When Mira flies home to spend Christmas with her mother in Pittsburgh, a record-breaking blizzard results in a cancelled layover. Desperate to get to her grief-ridden mother in the wake of a family death, Mira hitches a ride with a group of friendly college kids who were on her initial flight.
As the drive progresses and weather conditions become more treacherous, Mira realizes that the four other passengers she’s stuck in the car with don’t actually know one another.
Soon, they’re not just dealing with heavy snowfall and ice-slick roads, but the fact that somebody will stop at nothing to ensure their trip ends in a deadly disaster.
I listened to the audiobook version of this, and Devon Sorvari was a fabulous narrator. Her characterization of Mira was believable and I could feel the tension rising throughout the story to an almost hysterical pitch.
Mira is desperate to get home for Christmas. It’s an important holiday for her family, especially since her aunt, who was her mother’s twin sister, had passed away, and it’s the first year without her. And when she finds out new information about her family, she is even more desperate to get home. But when her travel plans get derailed, she takes the only option available — a ride with four people who seem to be friends through a major blizzard. What could possibly go wrong?

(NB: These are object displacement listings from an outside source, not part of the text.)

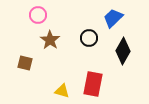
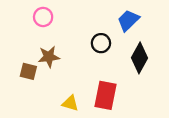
brown star: (50, 40) -> (49, 57), moved, turned 30

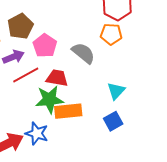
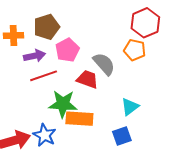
red trapezoid: (57, 78) -> (87, 79), moved

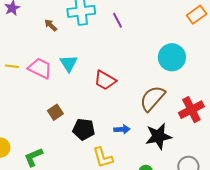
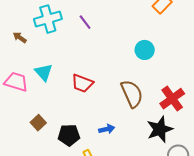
cyan circle: (172, 57) -> (145, 50), size x0.7
brown semicircle: (152, 98) -> (132, 94), turned 124
black star: (158, 136) -> (160, 129), moved

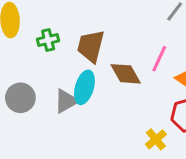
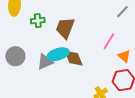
brown diamond: (126, 74) -> (74, 58), moved
cyan ellipse: (84, 87) -> (58, 54), turned 50

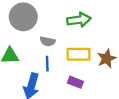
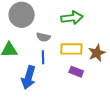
purple rectangle: (75, 82) -> (76, 72), moved

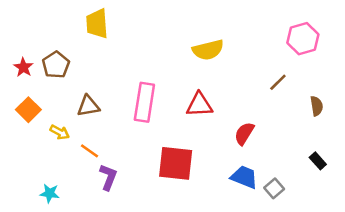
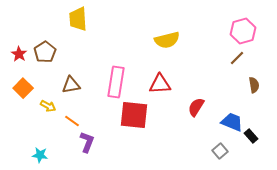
brown line: (278, 82) -> (237, 58), moved
black rectangle: (318, 161) -> (251, 136), moved
red square: (176, 163) -> (134, 115), moved
blue trapezoid: (244, 177) -> (232, 122), moved

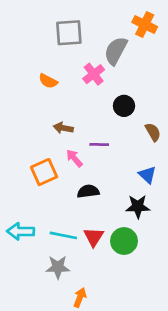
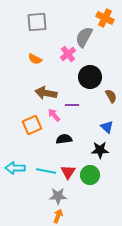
gray square: (69, 33) -> (37, 22), moved
black circle: (124, 106) -> (90, 77), size x1.5
brown arrow: (63, 128) -> (46, 93), size x1.5
gray star: (58, 267) -> (58, 196), moved

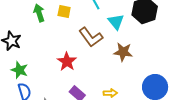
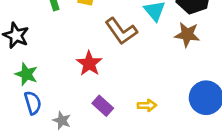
brown star: (123, 52) -> (187, 35), moved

Well, as it turns out, basically everything that can go wrong does. She finds out that the four friends don’t actually know each other. As the weather conditions worsen, the situation worsens as well, with tension creeping up and more being revealed. With the new information, it’s clear that this isn’t just a coincidental situation, but rather some kind of elaborate plot that makes things seem even creepier. And it was hard to figure out exactly who was behind the plan, even with a limited pool of suspects.
Each of the people in the car has secrets, but I struggled to put my finger on the villain. There was one loose end that I was waiting for the author to wrap up, but it just seemed like she forgot about it in the end. Overall, it was a quick and intriguing read.
People who have sat around with me while I’m reading, especially when there’s a surprising reveal, a shocking plot twist, or an unexpected event often look up in alarm when I gasp audibly. The gasp factor is directly related to the number of times I audibly gasp during a reading, and there isn’t an upper limit.